Anyway. It was a lovely evening. I pulled up outside the bungalow and the car was immediately surrounded by the two dogs. I opened the car door bravely and pretended I liked being ... I think the term is worried. The dogs worried me to the front door. The lady and the dogs worried me to the back garden, and I was shown a beautifully tended border shrubbery, and the two strands of wire, and next door's equally meticulous border, and I was asked to price up for a boundary wall. God, I can't believe I was so stupid. I was there for an hour-and-a-half. I gave her all the options, and in the end we decided upon half-brick panels topped with stone copings, with brick-and-a-half piers every four metres. And all the while the dogs were growling and snapping at my legs - that is when they weren't dashing next door to tear up the lawn and squash the geraniums.

So I finally got the thing measured up, and started working out a price. Remove top soil, level bottom of trench, place concrete foundation - that sort of thing. That's what you have to do if you're building a proper garden wall - you have to take the load down to a level below which the frost won't expand it and the summer drought won't shrink it. Otherwise it will start to move and crack.
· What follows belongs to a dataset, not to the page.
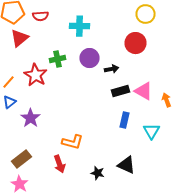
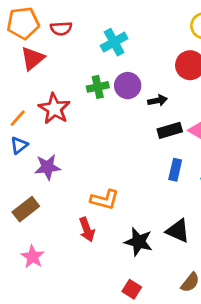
cyan cross: (80, 26) -> (114, 42), turned -30
green cross: (58, 59) -> (98, 87), moved
purple star: (30, 118) -> (48, 167), turned 30
brown rectangle: (22, 159) -> (26, 209), moved
black star: (98, 173) -> (139, 242), size x1.5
So I said to Miss Two-Mutts: "Do you want me to price for moving the shrubs, or would you prefer to look after them yourself?"

You could have heard a pin drop. Even the dogs fell silent. "Move?" "Shrubs?" I could sense from her tone, not to mention her body language, that I had said the wrong thing. The growling started up again, but this time it was more menacing, as though the previous growling had just been messing about. "You can't move the shrubs - they're established."
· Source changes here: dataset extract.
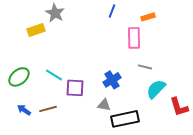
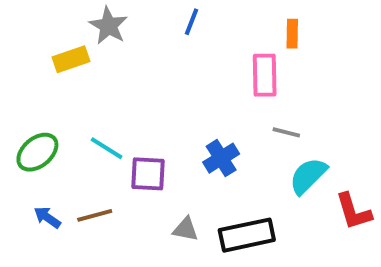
blue line: (112, 11) -> (191, 22), moved
orange rectangle: (148, 17) -> (292, 34), turned -72
gray triangle: (104, 105) -> (186, 229), moved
I tried to explain that she had asked me to price for a wall, and a wall needs a foundation, and anyway the bricklayer has to walk up and down when he's building the wall and there's going to be bricks and mortar and mess and ... do you know what she said? She said: "Can't you build a sort of platform over them?"

Then it became clear. She didn't really want a wall. Not a brick wall, anyway. She wanted a metaphorical wall between her and the neighbours. Preferably one which made the neighbours evaporate. If I could build those, I tell you, I could clean up.